Which colleges are really to blame for the $1 trillion worth of student debt America holds? It turns out it depends on which aspect of the problem you want to focus on. The worst offenders are probably for-profit colleges. The real source of America’s student debt problem, however, is the country’s public colleges and universities.
Everyone’s to blame for some part of the problem. According to a new article by Jordan Weissmann at The Atlantic:
While we tend to talk about higher education as an undifferentiated mass of institutions relentlessly hiking their tuition at the expense of students and the federal government, it’s actually a vastly fragmented industry, split between the public and private, for-profit and non-profit, 2-year and 4-year, as well as various levels of prestige and price. And knowing which schools have contributed most to the debt problem might give us a clue about how to fix it, while telling us which institutions have the most to lose in any effort at reform.
If the question is: ”Which colleges leave individual students with the biggest debt loads?” the answer is easy: private colleges.
The average private college borrower in 2008, the latest year for which information is available, left school $27,650 in debt
Certain private schools tend to generate good stories about student debt, because they’re the sort of schools that result in $95,000 worth of undergraduate loans. The big villains here are certain second-tier private colleges, schools like American University and Northeastern University come to mind, because they’re the ones saddling students with huge financial burdens in their efforts to move higher up in the U.S. News & World Report rankings.
Here’s a Boston Globe story featuring a student who graduated from Northeastern with $96,000 in student debt and a degree in religious studies with a minor in East Asian studies. Here’s one about an Ithaca College graduate (communications major) with $120,000 worth of debt. Why did these colleges let students make such dumb financial decisions? But as a total problem they’re really not so bad. The most exclusive private schools (the Browns and Amhersts and Dukes of the world) are actually rich enough to offer really good financial aid so students graduate with pretty low debt. The small, religiously affiliated schools are also not so bad, because they tend to be cheaper and appear to have some religious opposition to big debt, too.
If the question is: “Which colleges leave most their students with unmanageable debt loads?” there’s a different answer: for-profit colleges. The average for-profit college borrower left school $33,050 in debt.
For-profit schools are probably the worst individual actors here, since they generate large debt but, because their schools aren’t themselves particularly well regarded, they don’t do a very good job actually getting people good jobs. This is why the default rate on student loans is highest here.

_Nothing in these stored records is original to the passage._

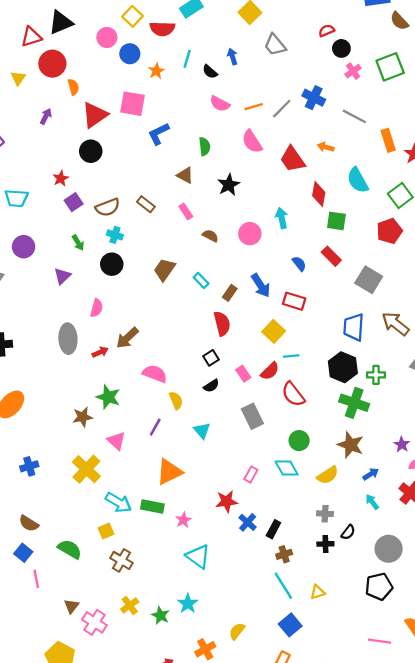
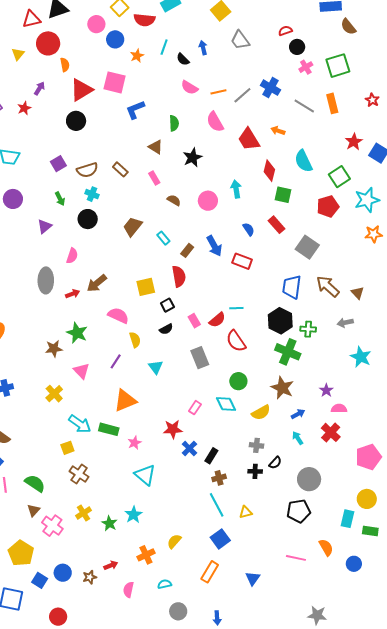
orange rectangle: (388, 140) -> (332, 103), moved
red star: (61, 178) -> (24, 108), moved
yellow square: (274, 331) -> (146, 287), moved, turned 30
yellow cross: (86, 469) -> (54, 394), size x0.7
green semicircle: (70, 549) -> (35, 483), moved

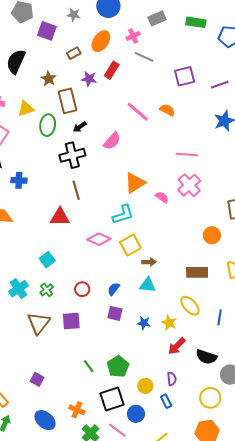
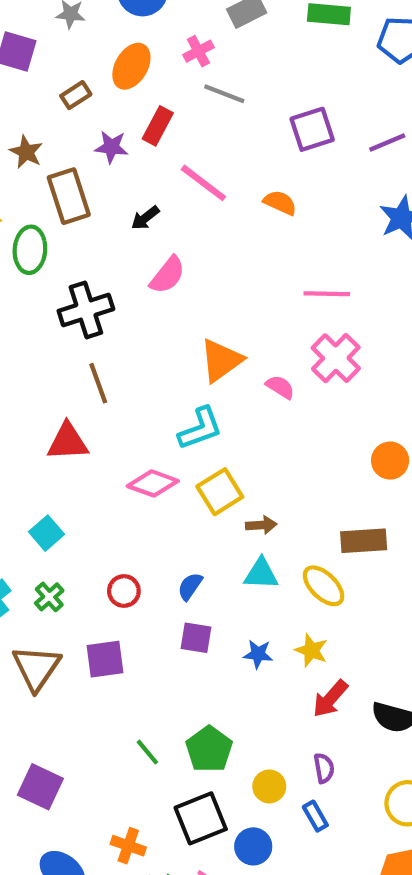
pink line: (138, 112) -> (203, 183), moved
black arrow: (80, 127) -> (145, 218), moved
yellow ellipse: (190, 306) -> (324, 586), moved
purple square: (37, 379) -> (40, 787), size x1.5

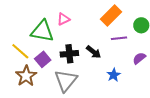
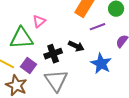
blue star: (114, 75) -> (101, 64), size x1.5

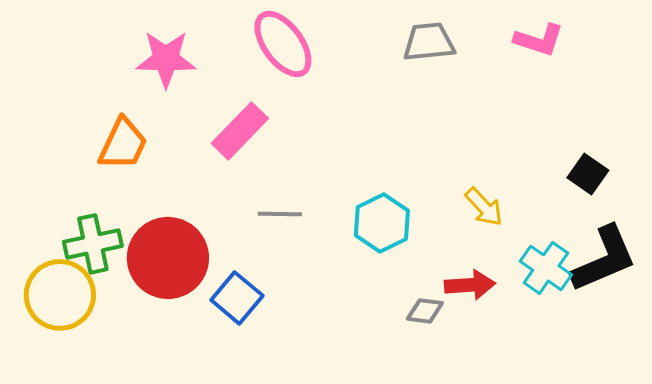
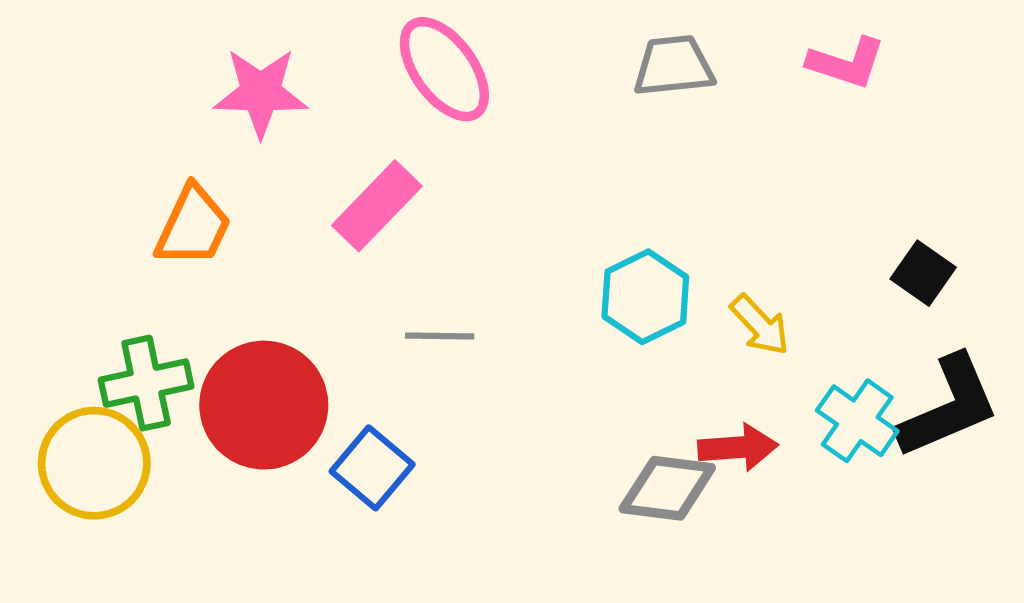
cyan hexagon: (382, 223) -> (645, 297), moved
gray diamond: (425, 311) -> (667, 488), size x1.6

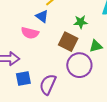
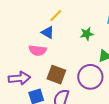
brown square: (68, 42) -> (56, 75), moved

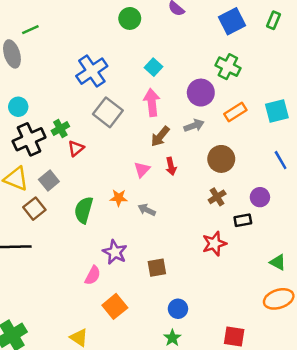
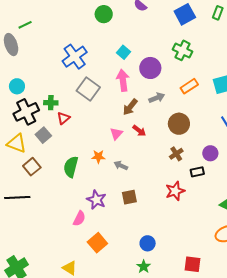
purple circle: (201, 93) -> (150, 68), moved
green cross: (60, 129) -> (51, 103), turned 32
red arrow: (171, 166) -> (139, 131), turned -40
gray square: (49, 180) -> (43, 135), moved
brown square: (157, 268) -> (129, 197), moved

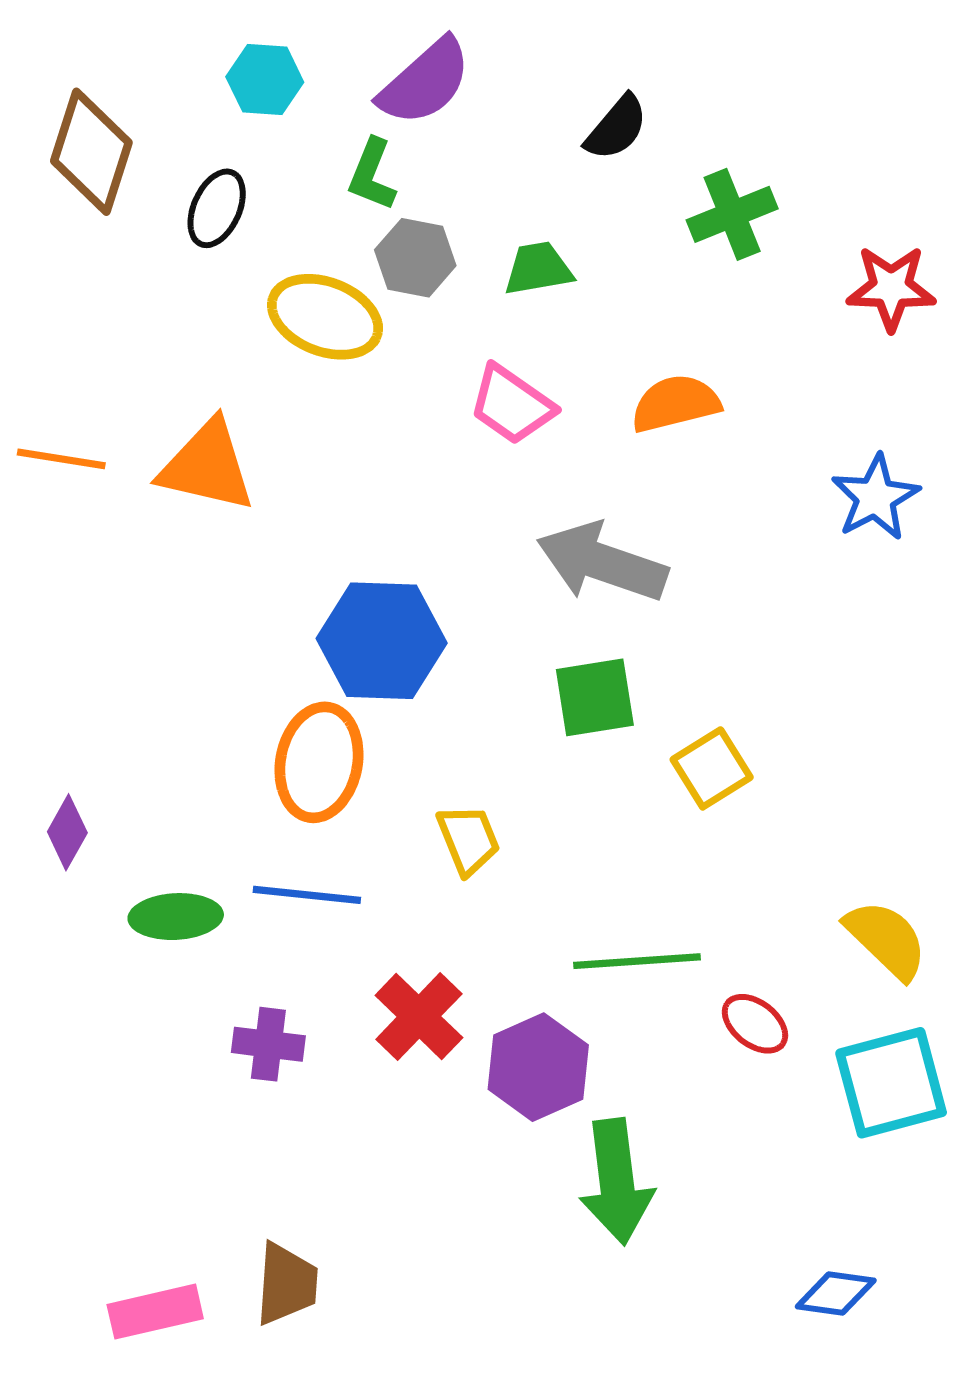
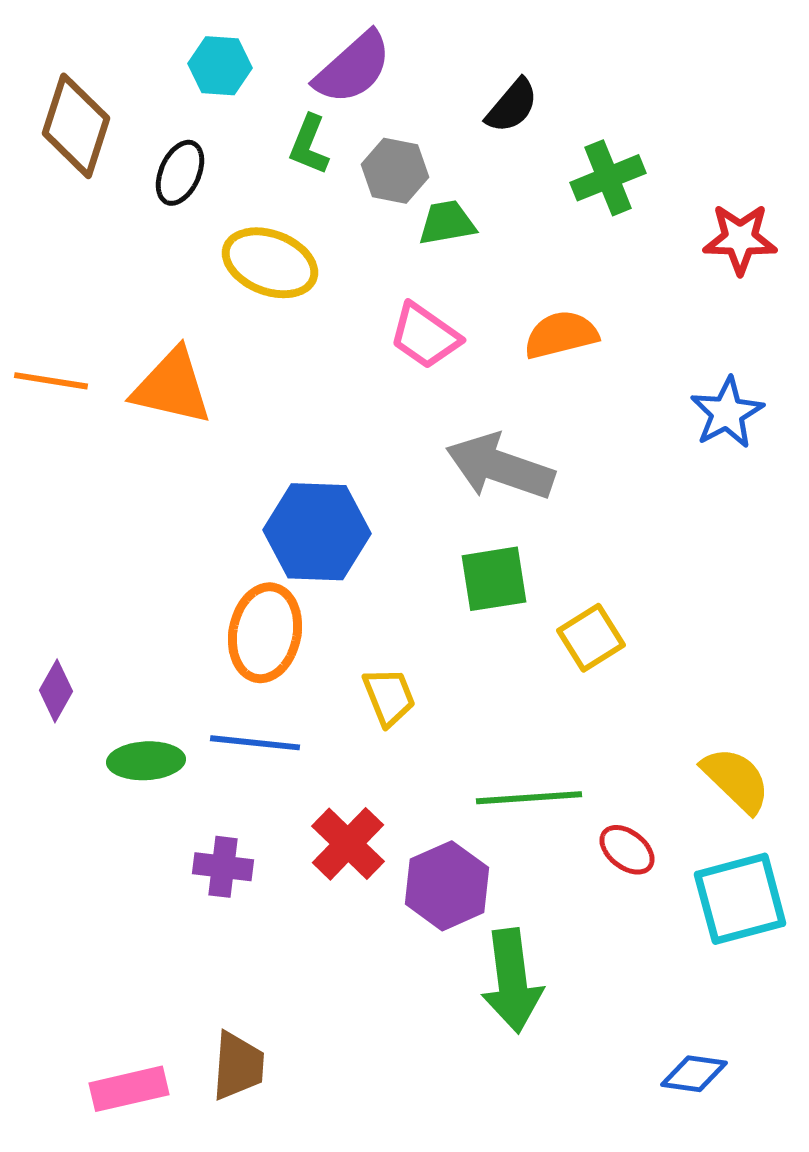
gray hexagon: (415, 258) -> (395, 171), moved

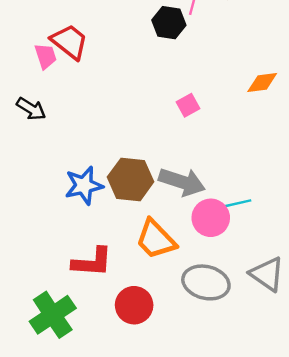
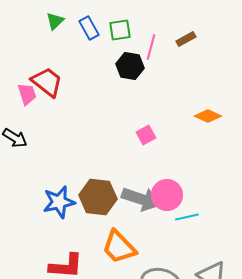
orange diamond: (262, 82) -> (208, 116), turned 32
pink circle: (211, 218) -> (167, 195), moved

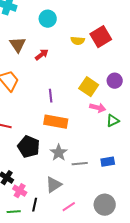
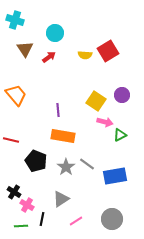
brown triangle: (18, 45) -> (25, 49), moved
red arrow: (42, 55) -> (49, 57), moved
blue rectangle: (108, 162) -> (115, 176), size x1.6
gray line: (80, 164) -> (87, 164), moved, turned 42

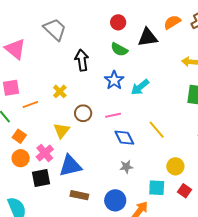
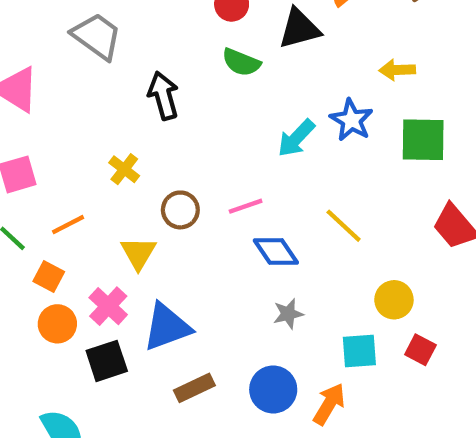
blue star: (114, 80) -> (351, 120), moved
orange line: (30, 105) -> (68, 225), moved
brown rectangle: (79, 195) -> (194, 388), turned -30

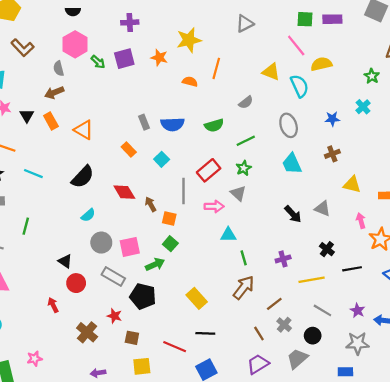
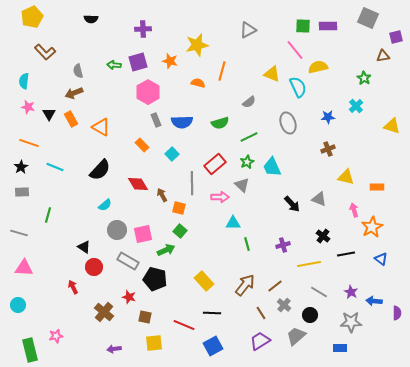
pink hexagon: (75, 44) -> (148, 92), moved
green arrow: (98, 62) -> (114, 65), turned 144
cyan trapezoid: (292, 164) -> (272, 167), moved
brown arrow: (244, 287) -> (245, 285), moved

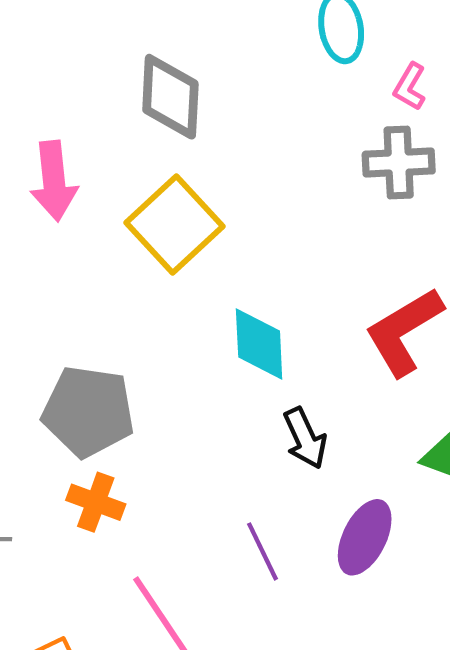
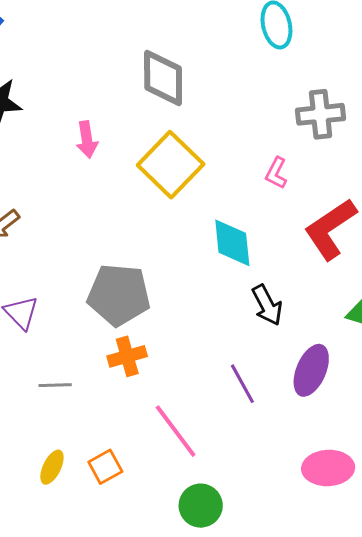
pink L-shape: (410, 87) -> (276, 173), moved
pink arrow: (54, 181) -> (87, 140), size x0.7
orange cross: (96, 502) -> (127, 356), turned -33

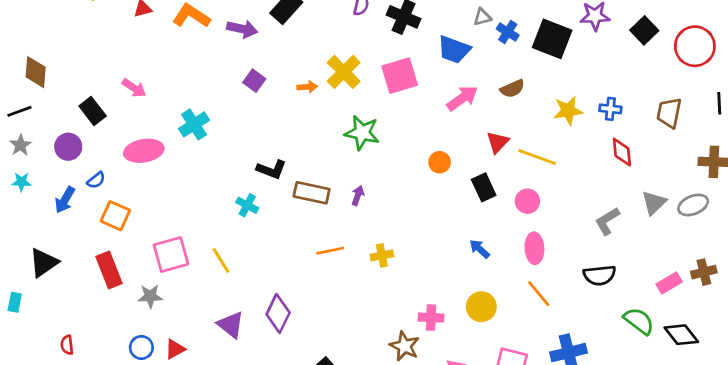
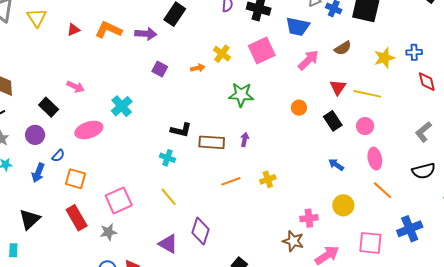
yellow cross: (344, 72) -> (222, 54), size x0.7
yellow line: (221, 260) -> (169, 197), moved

But if the question is “which colleges have really changed the country and made it so that most young people start their professional lives with debt it takes years to pay off?” (And this is, I think, the best way to approach the college debt question) the answer is more interesting.
The real story about the growth in student loan debt comes from public colleges. Because these schools are cheaper the total debt levels are relatively low. The average public college borrower left school $20,200 in debt.
But because the vast majority of college graduates come from these schools (70-80 percent) this is the real story of American debt. Two decades years ago virtually no one who graduated from public colleges had any debt. Today $25,000 in the red for a degree from Cal State is normal.
Now $20,000 or $25,000 worth of debt is manageable. As our “bang for the buck” list shows in this year’s college guide, it’s mostly public colleges that provide students with the most affordable educations. But it’s still really, really troublesome for the country. Debt still matters if if debtors can make regular payments. Facing professional life with $20,200 worth of student loans totally impacts career and lifestyle choices, where you can live and what you can afford, when you get married and when you have children. It also impacts the sort of risks you can take and whether or not you feel you can afford to start your own business or expand the one you have.
Over time state legislatures provided less money for public colleges, but state schools continued to cost more and more to operate. So everyone got comfortable with debt from public institutions. State colleges, sensibly enough, realized that if students were willing to assume $10,000 of debt to graduate from their institutions, well, why not make them take on more debt? And then the colleges could build bigger buildings and newer facilities to attract more students to apply. And this is how an entire generation of young professionals got into debt.
For-profit colleges are, as President Barack Obama put it recently, a sector that is “making out like a bandit” and drawing huge profits from student loans. But it’s a pretty small-scale criminal.